Introduction to credentials

Credentials are used by Discovery, Orchestration, and Service Mapping to access the external devices that they explore or manage.

How MID Server uses credentials

Windows MID Servers use the login credentials of the MID Server service on the host machine to discover Windows devices in the network. This login is configured when the MID Server is installed and must have domain or local administrator privileges. For Linux and UNIX machines and network devices, the MID Server uses the SSH and SNMP credentials configured in the ServiceNow instance in Discovery > Credentials.

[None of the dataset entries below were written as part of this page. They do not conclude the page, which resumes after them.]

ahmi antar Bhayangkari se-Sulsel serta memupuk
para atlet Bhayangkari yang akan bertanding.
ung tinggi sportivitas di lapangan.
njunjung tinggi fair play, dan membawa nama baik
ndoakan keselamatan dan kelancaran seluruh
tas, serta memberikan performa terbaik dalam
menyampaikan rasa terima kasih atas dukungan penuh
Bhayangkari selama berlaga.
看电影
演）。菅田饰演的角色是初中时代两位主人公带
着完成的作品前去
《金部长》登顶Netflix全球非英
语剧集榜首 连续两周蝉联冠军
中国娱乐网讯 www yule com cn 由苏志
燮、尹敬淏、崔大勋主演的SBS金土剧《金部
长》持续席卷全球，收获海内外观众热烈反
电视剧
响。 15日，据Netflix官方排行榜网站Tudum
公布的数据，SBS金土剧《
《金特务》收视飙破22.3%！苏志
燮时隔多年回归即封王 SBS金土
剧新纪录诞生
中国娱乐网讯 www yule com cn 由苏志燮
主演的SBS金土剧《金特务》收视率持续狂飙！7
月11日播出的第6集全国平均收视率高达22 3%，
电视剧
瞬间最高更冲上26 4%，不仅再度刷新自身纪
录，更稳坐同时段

MID Servers used by Orchestration must have access to the necessary credentials to execute commands on computers in the network as specified by the Workflow activities Orchestration can use the same SSH and SNMP credentials as Discovery, but has two additional credentials designed for specific Workflow activities: Windows (for PowerShell) and VMware.

Encryption and decryption

Credentials are encrypted automatically with a fixed instance key when they are submitted or updated in the Credentials [discovery_credentials] table. Once they are entered, they cannot be viewed.

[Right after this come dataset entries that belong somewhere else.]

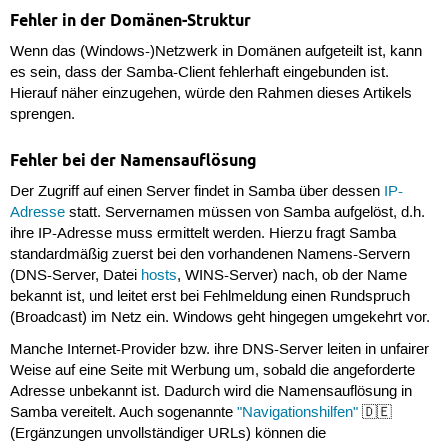
Fehler in der Domänen-Struktur
Wenn das (Windows-)Netzwerk in Domänen aufgeteilt ist, kann
es sein, dass der Samba-Client fehlerhaft eingebunden ist.
Hierauf näher einzugehen, würde den Rahmen dieses Artikels
sprengen.
Fehler bei der Namensauflösung
Der Zugriff auf einen Server findet in Samba über dessen
IP-
Adresse
statt. Servernamen müssen von Samba aufgelöst, d.h.
ihre IP-Adresse muss ermittelt werden. Hierzu fragt Samba
standardmäßig zuerst bei den vorhandenen Namens-Servern
(DNS-Server, Datei
hosts
, WINS-Server) nach, ob der Name
bekannt ist, und leitet erst bei Fehlmeldung einen Rundspruch
(Broadcast) im Netz ein. Windows geht hingegen umgekehrt vor.
Manche Internet-Provider bzw. ihre DNS-Server leiten in unfairer
Weise auf eine Seite mit Werbung um, sobald die angeforderte
Adresse unbekannt ist. Dadurch wird die Namensauflösung in
Samba vereitelt. Auch sogenannte
"Navigationshilfen"
🇩🇪
(Ergänzungen unvollständiger URLs) können die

When credentials are requested by the MID Server, the platform decrypts the credentials using the following process:
  1. The credentials are decrypted on the instance with the password2 fixed key.
  2. The credentials are re-encrypted on the instance with the MID Server's public key.
  3. The credentials are encrypted on the load balancer with SSL.
  4. The credentials are decrypted on the MID Server with SSL.
  5. The credentials are decrypted on the MID Server with the MID Server's private key.
Note: The platform does not have separate encryption keys for multi-tenant instances.

Credential order

When Orchestration attempts to run a command on an SSH server (such as a Linux or UNIX machine), or when Discovery attempts to query an SNMP device (such as a printer, router, or UPS), the application tries the credentials in the Credentials [discovery_credential] table randomly, until it finds one that works.

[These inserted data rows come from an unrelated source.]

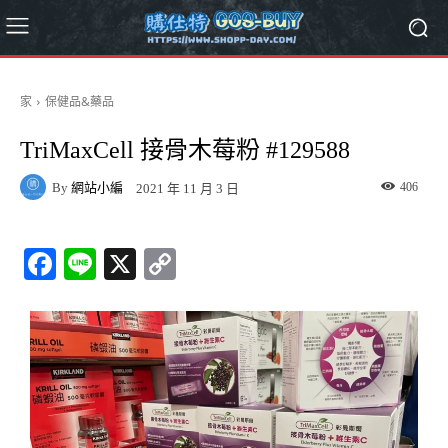
家
保健品&藥品
TriMaxCell 接骨木莓粉 #129588
By
網站小編
406
2021 年 11 月 3 日
Fa
Li
X
C
ce
ne
op
bo
y
ok
Li
nk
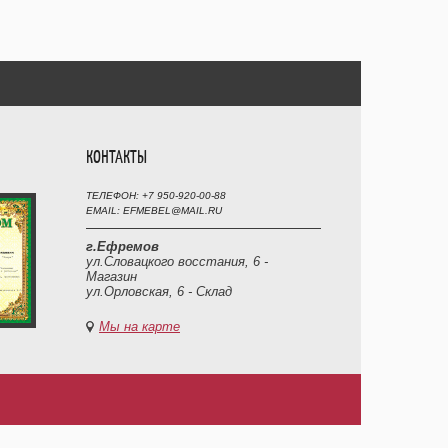
КОНТАКТЫ
ТЕЛЕФОН: +7 950-920-00-88
EMAIL: EFMEBEL@MAIL.RU
г.Ефремов
ул.Словацкого восстания, 6 -
Магазин
ул.Орловская, 6 - Склад
Мы на карте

Credentials can be assigned an order value in the Credentials Form, which forces Discovery and Orchestration to try all the credentials at their disposal in a certain sequence. Ordering credentials is useful in the following situations:
  • The credentials table contains many credentials, with some used more frequently than others. For example, if the table contains 150 SSH credentials, and 5 of those are used to log into 90% of the devices, it is good practice to configure those five with low order numbers, which places them at the top of the execution list. Discovery and Orchestration will work faster if they try these common credentials first. After the first successful connection, the system knows which credentials to use the next time for each device.
  • The system has aggressive login security. For example, if the Solaris database servers in the network only allow three failed login attempts before they lock out the MID Server, configure the database credentials with a low order value.

Tagging

Credential tagging allows workflow creators to assign individual credentials to any activity in an Orchestration workflow or assign different credentials to each occurrence of the same activity type in an Orchestration workflow. Credential tagging also works with credential affinities.